Re: sum-to-zero constraints in rstan/stan

2,662 views
Skip to first unread message

Andrew Gelman

unread,
Feb 4, 2015, 5:45:55 PM2/4/15
to Giles Crane, stan-...@googlegroups.com
Hi, Giles. There are different ways of doing this in Stan. Usually we’d do it by redefining parameters to sum to 0, so that if you have a bunch of unconstrained parameters alpha_1,…,alpha_n, you redefine beta_j <- alpha_j - mean(alpha).
But you’ll still want some informative prior on the alphas for stability.
A

P.S. I’m ccing stan-users because this is a general issue.

> On Feb 4, 2015, at 10:41 AM, Giles Crane <giles...@verizon.net> wrote:
>
> Dear Professor Gelman,
>
> After you replied to my question concerning R packages arm and MCMCglmm,
> I installed and tried to use rstan/stan.
>
> There seems to be no easy way to impose
> sum-to-zero constraints in rstan/stan.
>
> As you know better than I,
> such constraints have been used frequently
> in constraining the first effect to be zero,
> and also centering effects.
>
> My search of other people's comments
> did not turn up a solution.
>
> There seems to be a need for a rstan/stan method
> to implement sum-to-zero constraints.
> BUGs to rstan examples
> do not involve sum-to-zero constraints.
>
> Cordially,
> Giles Crane
>
> --
> Giles L Crane, MPH, ASA, NJPHA
> Statistical Consultant and R Instructor
> 621 Lake Drive
> Princeton, NJ 08540
> Phone: 609 924-0971
> Email: giles...@verizon.net


Bob Carpenter

unread,
Feb 4, 2015, 9:06:46 PM2/4/15
to stan-...@googlegroups.com
What Andrew is suggesting may appear to work in BUGS/JAGS
but it absolutely won't work in Stan. See the chapter of
the manual on problematic posteriors for an extended discussion
of what's going on with the posterior.

If z is a K-dimensional parameter vector constrained so that

sum(z) = 0,

then you can code up z as follows:

parameters {
simplex[K] z_raw;
real<lower=0> z_scale;
...

transformed parameters {
vector[K] z;
z <- (z_raw - 0.5) * z_scale;
...

The parameterization involves K free parameters (K-1 for the
simplex and one for the scale).

There's a discussion in the manual of how to parameterize models
like IRT so that they are identified.

In the simplest case, if you have something like a 1PL IRT
model, with likelihood:

y[m,n] ~ bernoulli(inv_logit(alpha[m] - beta[n]))

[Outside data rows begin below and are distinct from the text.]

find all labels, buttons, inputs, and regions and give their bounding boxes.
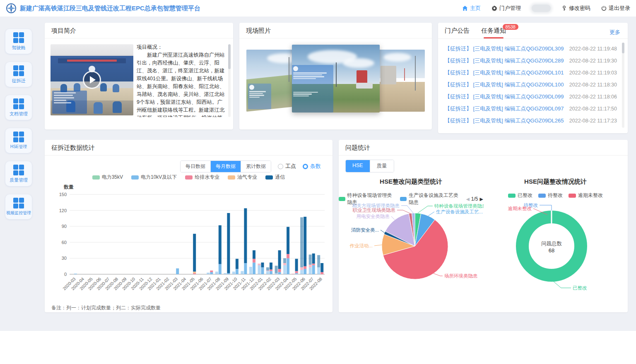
intro-scrollbar[interactable] [228, 44, 231, 117]
donut-legend-item[interactable]: 逾期未整改 [569, 192, 603, 199]
nav-home-label: 主页 [470, 5, 481, 12]
demolition-stats-card: 征拆迁数据统计 每日数据 每月数据 累计数据 工点 条数 电力35kV电力10k… [45, 140, 332, 312]
svg-text:150: 150 [59, 192, 67, 197]
chart-footnote: 备注：列一：计划完成数量；列二：实际完成数量 [51, 304, 161, 311]
notification-row[interactable]: 【征拆迁】 [三电及管线] 编辑工点QGGZ09DL3092022-08-22 … [445, 43, 617, 55]
svg-text:数量: 数量 [63, 184, 74, 190]
pie-chart-title: HSE整改问题类型统计 [339, 178, 483, 186]
bar-legend-item[interactable]: 通信 [265, 174, 285, 181]
range-button-group: 每日数据 每月数据 累计数据 [180, 160, 271, 172]
sidebar-item-label: 文档管理 [10, 111, 28, 117]
tab-hse[interactable]: HSE [346, 160, 370, 172]
brand: 新建广湛高铁湛江段三电及管线迁改工程EPC总承包智慧管理平台 [6, 3, 200, 14]
button-daily-data[interactable]: 每日数据 [181, 161, 210, 172]
notification-time: 2022-08-22 11:17:23 [569, 118, 617, 124]
svg-text:60: 60 [62, 240, 67, 245]
notification-link[interactable]: 【征拆迁】 [三电及管线] 编辑工点QGGZ09DL265 [445, 117, 564, 125]
svg-text:120: 120 [59, 208, 67, 213]
nav-change-password[interactable]: 修改密码 [561, 5, 590, 12]
nav-portal-management[interactable]: 门户管理 [491, 5, 521, 12]
sidebar-item-4[interactable]: 质量管理 [5, 161, 32, 186]
bar-legend-item[interactable]: 给排水专业 [185, 174, 219, 181]
svg-text:30: 30 [62, 256, 67, 261]
sidebar-item-5[interactable]: 视频监控管理 [5, 194, 32, 219]
user-name-redacted[interactable] [532, 5, 551, 12]
donut-chart-title: HSE问题整改情况统计 [483, 178, 628, 186]
notification-row[interactable]: 【征拆迁】 [三电及管线] 编辑工点QGGZ09DL0992022-08-22 … [445, 91, 617, 103]
gear-icon [491, 5, 497, 11]
play-button-icon[interactable] [83, 71, 101, 89]
grid-icon [13, 132, 24, 142]
notification-link[interactable]: 【征拆迁】 [三电及管线] 编辑工点QGGZ09DL101 [445, 69, 564, 77]
svg-text:作业活动...: 作业活动... [349, 243, 373, 248]
svg-text:职业卫生现场类隐患: 职业卫生现场类隐患 [353, 208, 396, 213]
sidebar-item-label: 视频监控管理 [6, 210, 31, 216]
sidebar-item-1[interactable]: 征拆迁 [5, 62, 32, 87]
donut-legend-item[interactable]: 待整改 [538, 192, 563, 199]
more-link[interactable]: 更多 [610, 29, 620, 36]
notification-row[interactable]: 【征拆迁】 [三电及管线] 编辑工点QGGZ09DL0972022-08-22 … [445, 103, 617, 115]
button-cumulative-data[interactable]: 累计数据 [241, 161, 271, 172]
sidebar-item-3[interactable]: HSE管理 [5, 128, 32, 153]
hse-issue-type-pie-chart: 相关方现场管理类隐患职业卫生现场类隐患用电安全类隐患消防安全类...作业活动..… [341, 200, 484, 311]
svg-text:场所环境类隐患: 场所环境类隐患 [444, 273, 478, 278]
tab-quality[interactable]: 质量 [370, 160, 394, 172]
sidebar-item-2[interactable]: 文档管理 [5, 95, 32, 120]
home-icon [462, 5, 468, 11]
notification-link[interactable]: 【征拆迁】 [三电及管线] 编辑工点QGGZ09DL289 [445, 57, 564, 65]
bar-chart-legend: 电力35kV电力10kV及以下给排水专业油气专业通信 [45, 174, 332, 181]
site-photo-center[interactable] [292, 45, 380, 113]
sidebar-item-0[interactable]: 驾驶舱 [5, 29, 32, 54]
notification-link[interactable]: 【征拆迁】 [三电及管线] 编辑工点QGGZ09DL100 [445, 81, 564, 89]
nav-logout[interactable]: 退出登录 [601, 5, 630, 12]
tab-task-notifications[interactable]: 任务通知 8538 [481, 27, 506, 38]
button-monthly-data[interactable]: 每月数据 [210, 161, 241, 172]
site-photo-right[interactable] [379, 50, 425, 112]
bar-legend-item[interactable]: 油气专业 [228, 174, 257, 181]
app-logo-icon [6, 3, 17, 14]
notification-time: 2022-08-22 11:19:48 [569, 46, 617, 52]
notification-time: 2022-08-22 11:17:50 [569, 106, 617, 112]
bar-legend-item[interactable]: 电力35kV [92, 174, 123, 181]
notification-link[interactable]: 【征拆迁】 [三电及管线] 编辑工点QGGZ09DL097 [445, 105, 564, 113]
photo-watermark [292, 65, 333, 113]
notification-row[interactable]: 【征拆迁】 [三电及管线] 编辑工点QGGZ09DL1002022-08-22 … [445, 79, 617, 91]
svg-text:0: 0 [64, 272, 67, 277]
notification-time: 2022-08-22 11:19:03 [569, 70, 617, 76]
notification-row[interactable]: 【征拆迁】 [三电及管线] 编辑工点QGGZ09DL2892022-08-22 … [445, 55, 617, 67]
svg-text:已整改: 已整改 [573, 285, 587, 290]
hse-rectification-donut-chart: 待整改逾期未整改已整改问题总数68 [484, 200, 627, 311]
sidebar-item-label: 驾驶舱 [12, 45, 26, 51]
intro-paragraph: 项目概况： [137, 43, 225, 51]
notices-scrollbar[interactable] [622, 43, 624, 128]
power-icon [601, 5, 607, 11]
radio-worksites[interactable]: 工点 [278, 163, 296, 170]
sidebar-item-label: 征拆迁 [12, 78, 26, 84]
site-photos-title: 现场照片 [239, 23, 432, 38]
svg-text:用电安全类隐患: 用电安全类隐患 [357, 214, 390, 219]
tab-portal-announcements[interactable]: 门户公告 [445, 27, 470, 38]
nav-change-password-label: 修改密码 [569, 5, 590, 12]
notification-list: 【征拆迁】 [三电及管线] 编辑工点QGGZ09DL3092022-08-22 … [445, 43, 617, 127]
top-nav: 主页 门户管理 修改密码 退出登录 [462, 5, 630, 12]
photo-watermark [248, 84, 271, 109]
notification-link[interactable]: 【征拆迁】 [三电及管线] 编辑工点QGGZ09DL099 [445, 93, 564, 101]
project-intro-title: 项目简介 [45, 23, 233, 38]
sidebar-item-label: 质量管理 [10, 177, 28, 183]
notification-row[interactable]: 【征拆迁】 [三电及管线] 编辑工点QGGZ09DL1012022-08-22 … [445, 67, 617, 79]
donut-legend-item[interactable]: 已整改 [508, 192, 532, 199]
nav-home[interactable]: 主页 [462, 5, 481, 12]
nav-logout-label: 退出登录 [609, 5, 630, 12]
grid-icon [13, 198, 24, 208]
notification-link[interactable]: 【征拆迁】 [三电及管线] 编辑工点QGGZ09DL309 [445, 45, 564, 53]
svg-text:问题总数: 问题总数 [541, 241, 562, 247]
radio-count[interactable]: 条数 [303, 163, 321, 170]
intro-video-thumbnail[interactable] [51, 44, 133, 115]
grid-icon [13, 98, 24, 109]
notification-row[interactable]: 【征拆迁】 [三电及管线] 编辑工点QGGZ09DL2652022-08-22 … [445, 115, 617, 127]
svg-text:逾期未整改: 逾期未整改 [508, 206, 532, 211]
issue-stats-card: 问题统计 HSE 质量 HSE整改问题类型统计 HSE问题整改情况统计 特种设备… [339, 140, 628, 312]
app-header: 新建广湛高铁湛江段三电及管线迁改工程EPC总承包智慧管理平台 主页 门户管理 修… [0, 0, 636, 17]
site-photos-card: 现场照片 [239, 23, 432, 129]
bar-legend-item[interactable]: 电力10kV及以下 [131, 174, 177, 181]
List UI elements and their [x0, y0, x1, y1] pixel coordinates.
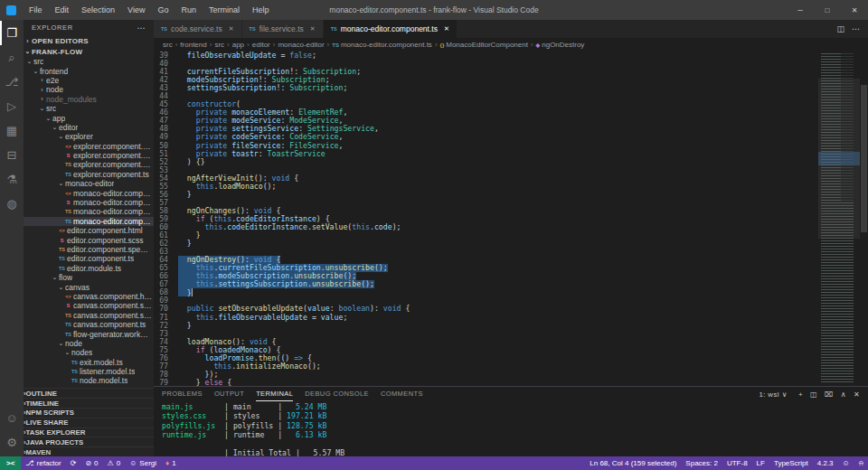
tree-file[interactable]: TScanvas.component.ts	[24, 320, 154, 329]
tree-folder[interactable]: ⌄frontend	[24, 66, 154, 75]
indentation[interactable]: Spaces: 2	[681, 456, 722, 470]
menu-terminal[interactable]: Terminal	[203, 0, 246, 20]
docker-icon[interactable]: ◍	[0, 192, 24, 216]
split-terminal-icon[interactable]: ◫	[810, 390, 817, 399]
new-terminal-icon[interactable]: +	[798, 390, 803, 399]
tree-folder[interactable]: ⌄editor	[24, 123, 154, 132]
typescript-version[interactable]: 4.2.3	[813, 456, 838, 470]
tree-file[interactable]: <>editor.component.html	[24, 226, 154, 235]
section-maven[interactable]: ›MAVEN	[24, 446, 154, 456]
tree-file[interactable]: TSeditor.component.ts	[24, 254, 154, 263]
language-mode[interactable]: TypeScript	[769, 456, 813, 470]
tree-folder[interactable]: ⌄src	[24, 104, 154, 113]
section-outline[interactable]: ›OUTLINE	[24, 388, 154, 398]
code-line[interactable]: 79 } else {	[154, 379, 818, 386]
eol-sequence[interactable]: LF	[752, 456, 769, 470]
panel-tab-problems[interactable]: PROBLEMS	[162, 387, 203, 401]
tree-file[interactable]: TSnode.model.ts	[24, 376, 154, 385]
menu-edit[interactable]: Edit	[49, 0, 76, 20]
tree-file[interactable]: TSeditor.module.ts	[24, 264, 154, 273]
tree-file[interactable]: Smonaco-editor.component.scss	[24, 198, 154, 207]
close-panel-icon[interactable]: ✕	[854, 390, 860, 399]
menu-selection[interactable]: Selection	[75, 0, 121, 20]
scrollbar-thumb[interactable]	[861, 85, 867, 232]
menu-help[interactable]: Help	[246, 0, 276, 20]
problems-errors[interactable]: ⊘0	[80, 456, 102, 470]
remote-indicator[interactable]: ><	[0, 456, 21, 470]
tree-file[interactable]: TSexplorer.component.spec.ts	[24, 160, 154, 169]
remote-explorer-icon[interactable]: ⊟	[0, 143, 24, 167]
section-live-share[interactable]: ›LIVE SHARE	[24, 418, 154, 428]
minimize-button[interactable]: ─	[787, 0, 814, 20]
terminal-select[interactable]: 1: wsl ∨	[760, 390, 791, 399]
menu-view[interactable]: View	[121, 0, 151, 20]
section-task-explorer[interactable]: ›TASK EXPLORER	[24, 428, 154, 437]
live-share-user[interactable]: ☺Sergi	[125, 456, 161, 470]
minimap[interactable]	[818, 52, 860, 386]
close-icon[interactable]: ✕	[229, 25, 234, 33]
panel-tab-debug-console[interactable]: DEBUG CONSOLE	[305, 387, 369, 401]
tree-folder[interactable]: ⌄explorer	[24, 132, 154, 141]
editor-tab[interactable]: TSmonaco-editor.component.ts✕	[324, 20, 458, 38]
close-icon[interactable]: ✕	[444, 25, 449, 33]
tree-file[interactable]: TSeditor.component.spec.ts	[24, 245, 154, 254]
breadcrumb-item[interactable]: ◈ngOnDestroy	[536, 41, 585, 49]
tree-folder[interactable]: ›e2e	[24, 76, 154, 85]
more-actions-icon[interactable]: ⋯	[852, 24, 860, 33]
tree-file[interactable]: Sexplorer.component.scss	[24, 151, 154, 160]
tree-folder[interactable]: ⌄canvas	[24, 282, 154, 291]
breadcrumb-item[interactable]: monaco-editor	[278, 41, 324, 49]
accounts-icon[interactable]: ☺	[0, 406, 24, 430]
breadcrumb-item[interactable]: src	[214, 41, 224, 49]
code-line[interactable]: 78 });	[154, 371, 818, 379]
menu-file[interactable]: File	[23, 0, 49, 20]
section-java-projects[interactable]: ›JAVA PROJECTS	[24, 437, 154, 446]
terminal-output[interactable]: main.js | main | 5.24 MBstyles.css | sty…	[154, 401, 868, 456]
tree-folder[interactable]: ⌄nodes	[24, 348, 154, 357]
tree-file[interactable]: TSmonaco-editor.component.ts	[24, 217, 154, 226]
code-line[interactable]: 62 }	[154, 240, 818, 248]
open-editors-section[interactable]: › OPEN EDITORS	[24, 35, 154, 46]
code-line[interactable]: 39 fileObservableUpdate = false;	[154, 52, 818, 60]
tree-file[interactable]: Scanvas.component.scss	[24, 301, 154, 310]
panel-tab-terminal[interactable]: TERMINAL	[256, 387, 293, 401]
feedback[interactable]: ☺	[838, 456, 854, 470]
breadcrumb-item[interactable]: src	[163, 41, 173, 49]
search-icon[interactable]: ⌕	[0, 45, 24, 70]
close-button[interactable]: ✕	[841, 0, 868, 20]
panel-tab-output[interactable]: OUTPUT	[214, 387, 244, 401]
tree-folder[interactable]: ⌄app	[24, 113, 154, 122]
testing-icon[interactable]: ⚗	[0, 167, 24, 192]
tree-file[interactable]: TSflow-generator.worker.ts	[24, 329, 154, 338]
explorer-icon[interactable]: ❐	[0, 21, 24, 45]
code-line[interactable]: 44	[154, 92, 818, 100]
kill-terminal-icon[interactable]: ⌧	[825, 390, 834, 399]
breadcrumb-item[interactable]: TSmonaco-editor.component.ts	[332, 41, 432, 49]
tree-file[interactable]: Seditor.component.scss	[24, 235, 154, 244]
source-control-icon[interactable]: ⎇	[0, 70, 24, 94]
code-line[interactable]: 68 }	[154, 288, 818, 296]
code-line[interactable]: 43 settingsSubscription!: Subscription;	[154, 84, 818, 92]
breadcrumb-item[interactable]: editor	[252, 41, 270, 49]
cursor-position[interactable]: Ln 68, Col 4 (159 selected)	[585, 456, 681, 470]
tree-folder[interactable]: ›node	[24, 85, 154, 94]
editor-scrollbar[interactable]	[860, 52, 868, 386]
code-line[interactable]: 71 this.fileObservableUpdate = value;	[154, 314, 818, 322]
extensions-icon[interactable]: ▦	[0, 118, 24, 143]
notification-count[interactable]: ♦1	[161, 456, 181, 470]
tree-file[interactable]: TSexit.model.ts	[24, 358, 154, 367]
breadcrumb-item[interactable]: app	[232, 41, 244, 49]
maximize-button[interactable]: □	[814, 0, 841, 20]
code-lines[interactable]: 39 fileObservableUpdate = false;4041 cur…	[154, 52, 818, 386]
split-editor-icon[interactable]: ◫	[836, 24, 844, 33]
git-sync[interactable]: ⟳	[66, 456, 81, 470]
tree-folder[interactable]: ⌄src	[24, 57, 154, 66]
code-line[interactable]: 77 this.initializeMonaco();	[154, 362, 818, 371]
code-line[interactable]: 67 this.settingsSubscription.unsubscribe…	[154, 280, 818, 288]
git-branch[interactable]: ⎇refactor	[21, 456, 65, 470]
editor-tab[interactable]: TSfile.service.ts✕	[242, 20, 324, 38]
minimap-slider[interactable]	[818, 79, 860, 240]
tree-file[interactable]: TScanvas.component.spec.ts	[24, 311, 154, 320]
code-line[interactable]: 61 }	[154, 231, 818, 240]
tree-folder[interactable]: ⌄flow	[24, 273, 154, 282]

then alpha and beta aren't identified. But if you give them
priors such as

alpha ~ normal(0,1);
beta ~ normal(0,10);

then you'll find in the posterior, alpha will sum to 0 and
beta will float because it's less constrained. That's our
recommended strategy for dealing with centering. It's not
a hard constraint.

An alternative is to pin one of the elements of alpha or
beta, and let everything adjust relative to that. This is
clunkier to code, but possible.

- Bob
> --
> You received this message because you are subscribed to the Google Groups "Stan users mailing list" group.
> To unsubscribe from this group and stop receiving emails from it, send an email to stan-users+...@googlegroups.com.
> For more options, visit https://groups.google.com/d/optout.
>
>

Ben Goodrich

unread,
Feb 4, 2015, 9:16:19 PM2/4/15
to stan-...@googlegroups.com
On Wednesday, February 4, 2015 at 9:06:46 PM UTC-5, Bob Carpenter wrote:
If z is a K-dimensional parameter vector constrained so that

  sum(z) = 0,

then you can code up z as follows:

Is that simplex-based thing somehow preferable to

parameters {
  vector
[K-1] z_free;

}
transformed parameters
{
  vector
[K] z;

 
for(k in 1:(K-1) z[k] <- z_free[k];
  z
[K] <- -sum(z_free);
}

Ben

Andrew Gelman

unread,
Feb 4, 2015, 9:25:45 PM2/4/15
to stan-...@googlegroups.com
Bob
But in the model below, the alphas won’t sum to 0. They’ll sum to approximately 0. If a user wants alphas that exactly sum to 0, he or she can compute alpha_adj <- alpha - mean(alpha) and these adjusted alphas will sum to 0.
A

Bob Carpenter

unread,
Feb 4, 2015, 10:34:47 PM2/4/15
to stan-...@googlegroups.com
[re-inserted OP in BCC]

We have to put this all in context. Let's assume
we're talking about parameters for an IRT model.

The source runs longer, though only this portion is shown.